A new tool for coaching and instructional planning
AI can be a productivity tool for teachers, too. An Impact Research survey released last spring showed that more than half of teachers had used ChatGPT for work-related tasks, with 40% saying they used it weekly. According to the survey, educators have been experimenting with AI to streamline and support lesson planning, generating project ideas and researching lesson topics.
Shasta, who is taking on a new role in 2023-24 as an instructional coach, will continue including AI into her work, shifting to helping teachers understand and incorporate AI tools into their classrooms. During her presentations at UTC, teachers raised both ethical and practical questions that will guide her coaching: Do we need to change our definition of “cheating”? Will we be able to recognize AI-generated work? How do we keep up with the lightning-quick evolution of AI technology and tools?

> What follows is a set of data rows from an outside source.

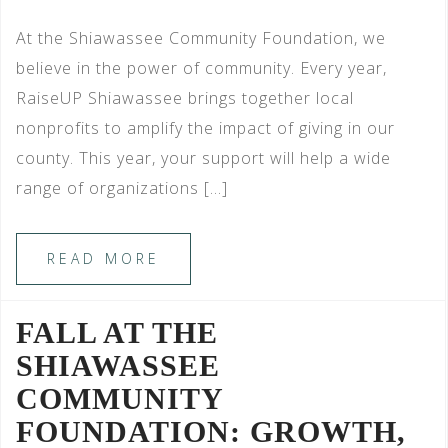
At the Shiawassee Community Foundation, we
believe in the power of community. Every year,
RaiseUP Shiawassee brings together local
nonprofits to amplify the impact of giving in our
county. This year, your support will help a wide
range of organizations […]
READ MORE
FALL AT THE
SHIAWASSEE
COMMUNITY
FOUNDATION: GROWTH,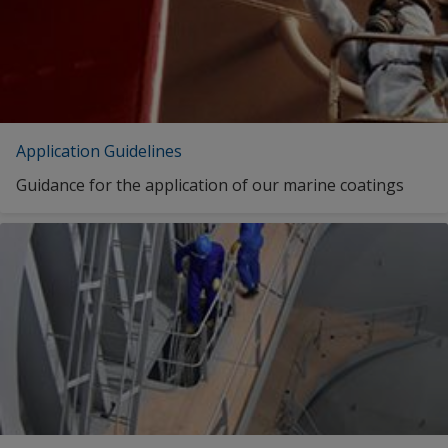
INTERLAC 800 BASE ULTRA DEEP
INTERLAC 800 BASE ULTRA DEEP
Application Guidelines
INTERLAC 800 BASE ULTRA DEEP
Guidance for the application of our marine coatings
INTERLAC 800 BASE YELLOW
INTERLAC 800 BASE YELLOW
INTERLAC 800 BASE YELLOW
INTERLAC 800 BLACK
1
2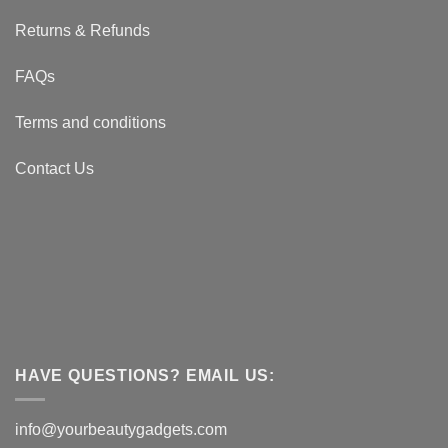
Returns & Refunds
FAQs
Terms and conditions
Contact Us
HAVE QUESTIONS? EMAIL US:
info@yourbeautygadgets.com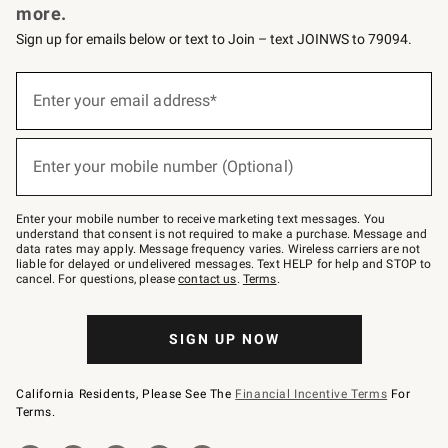
more.
Sign up for emails below or text to Join – text JOINWS to 79094.
(required)
Sign
up
Enter your email address*
for
emails
below
(required)
or
Enter your mobile number (Optional)
text
to
Join
–
Enter your mobile number to receive marketing text messages. You
text
understand that consent is not required to make a purchase. Message and
JOINWS
data rates may apply. Message frequency varies. Wireless carriers are not
to
liable for delayed or undelivered messages. Text HELP for help and STOP to
79094.
cancel. For questions, please
contact us
.
Terms
.
SIGN UP NOW
California Residents, Please See The
Financial Incentive Terms
For
Terms.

Wade sees ChatGPT as an important asset in professional conversations with new teachers. ChatGPT can write lesson plans, but they’re not very good — “I’d say C-minus, not the worst, but pretty boring if you’re the student,” he says. Wade suggests using AI lesson plans as a launchpad, perhaps handing bot-generated lesson plans to pre-service or new teachers and asking them to improve them.
“I think AI tools will force teachers of writing to create more meaningful assignments,” says Michelle. In her “Macbeth” unit, the final essay wasn’t actually the most important part: “All the work we’d done leading up to that assessment was where the meaningful learning happened.”

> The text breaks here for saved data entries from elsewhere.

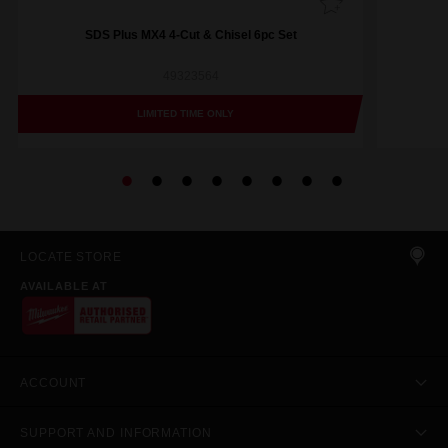
SDS Plus MX4 4-Cut & Chisel 6pc Set
49323564
LIMITED TIME ONLY
LOCATE STORE
AVAILABLE AT
ACCOUNT
SUPPORT AND INFORMATION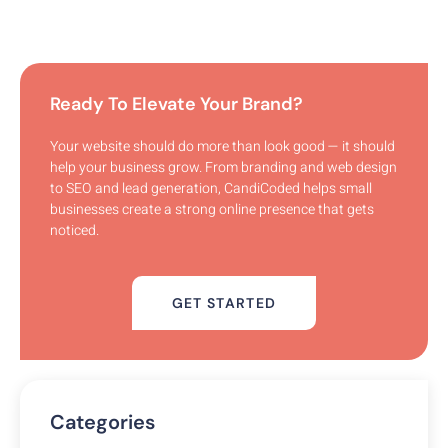
Ready To Elevate Your Brand?
Your website should do more than look good — it should
help your business grow. From branding and web design
to SEO and lead generation, CandiCoded helps small
businesses create a strong online presence that gets
noticed.
GET STARTED
Categories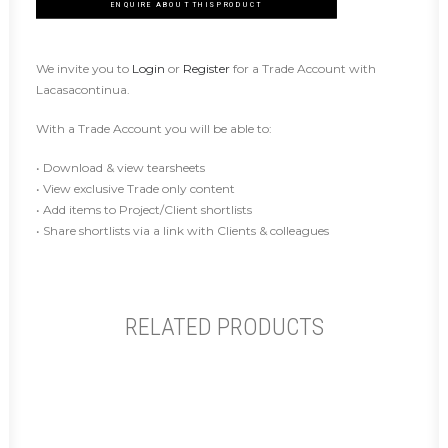
ENQUIRE ABOUT THIS PRODUCT
We invite you to
Login
or
Register
for a Trade Account with
Lacasacontinua.
With a Trade Account you will be able to:
• Download & view tearsheets
• View exclusive Trade only content
• Add items to Project/Client shortlists
• Share shortlists via a link with Clients & colleagues
RELATED PRODUCTS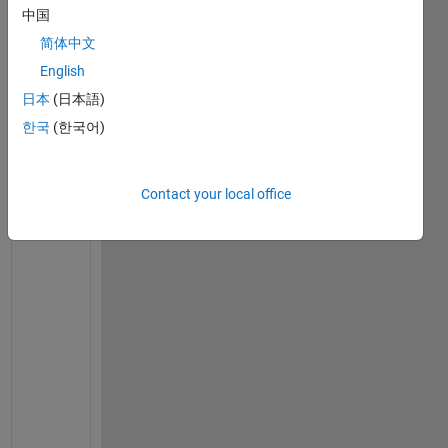
set(0,
'defaulttextfontsize'
,12)
中国
set(0,
'defaulttextfontname'
,
'Times New Roman'
)
简体中文
% set the material parameters
English
E = 2e11;
日本
(日本語)
nu = 0.3;
G = E/(2*(1+nu));
한국
(한국어)
rho = 7800;
damping_factor = 0;   
% no damping in shaft
% Consider the model with 6 equal length elements
Contact your local office
% Shaft is 0.4m long
model.node = [1 0.0; 2 0.4/3; 3 2*0.4/3; 4 3*0.4/3]
% Assume shaft type 2 - Timoshenko with gyroscopic 
% Solid shaft with 50mm outside diameter
shaft_od = 0.05;
shaft_id = 0.0;
model.shaft = [2 1 2 shaft_od shaft_id rho E G damp
    2 2 3 shaft_od shaft_id rho E G damping_factor;
    2 3 4 shaft_od shaft_id rho E G damping_factor]
% Disk 1 at node 3 has diameter of 280mm and thickn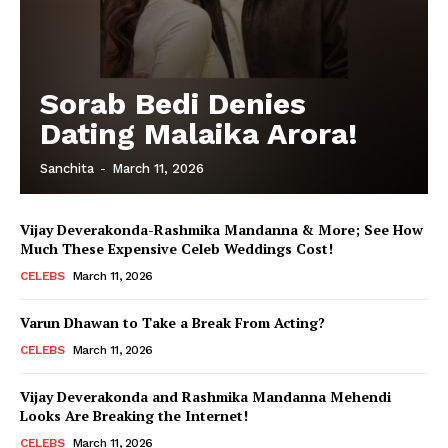
Sorab Bedi Denies
Dating Malaika Arora!
Sanchita
-
March 11, 2026
Vijay Deverakonda-Rashmika Mandanna & More; See How
Much These Expensive Celeb Weddings Cost!
CELEBS
March 11, 2026
Varun Dhawan to Take a Break From Acting?
CELEBS
March 11, 2026
Vijay Deverakonda and Rashmika Mandanna Mehendi
Looks Are Breaking the Internet!
CELEBS
March 11, 2026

“We should be making learning robot-proof”
Some students, of course, will try to push boundaries and pass off AI-created text as their own. One way to discourage that, says Jayda, is to show them exactly how teachers will be checking their work. “I showed them how reverse lookup works and how quickly I was able to identify text as AI-generated,” she says. “They made the connection: ‘No copy and paste.’”

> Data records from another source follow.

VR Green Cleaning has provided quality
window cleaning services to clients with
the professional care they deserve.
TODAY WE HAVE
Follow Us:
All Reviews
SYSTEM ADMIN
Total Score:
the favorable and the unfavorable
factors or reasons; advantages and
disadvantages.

Michelle says some of her students, too, succumbed to the temptation to cut and paste a ChatGPT-generated essay — but it wasn’t hard to spot. “The bot’s writing voice is too formulaic,” she says. “Those essays didn’t score well on my rubric.” One thing she’s planning to have her students do early in the next academic year: work together to establish a classroom code of ethical AI use. And Jayda is working with other principals in her district to create clear AI guidelines for teachers and students.
“I think AI tools will revolutionize the way we teach,” says Michelle. “But the core of all valuable instruction is timeless. It must be meaningful and relevant to our students.” Agrees Wade: “We should be making teaching and learning robot-proof. We need to give students assignments that can’t be completed just with AI.”
In the end, says Jayda, AI and other technology are a means to what should be every educator’s overall end: teaching critical thinking, creativity, collaboration and communication. “Our role is to build those skills, and assignments need to reflect that,” she says. “A kid can always copy and paste something into an AI generator and get a response, but teachers shouldn’t be assigning things that can be answered that way. We have to give students something that really makes them think.”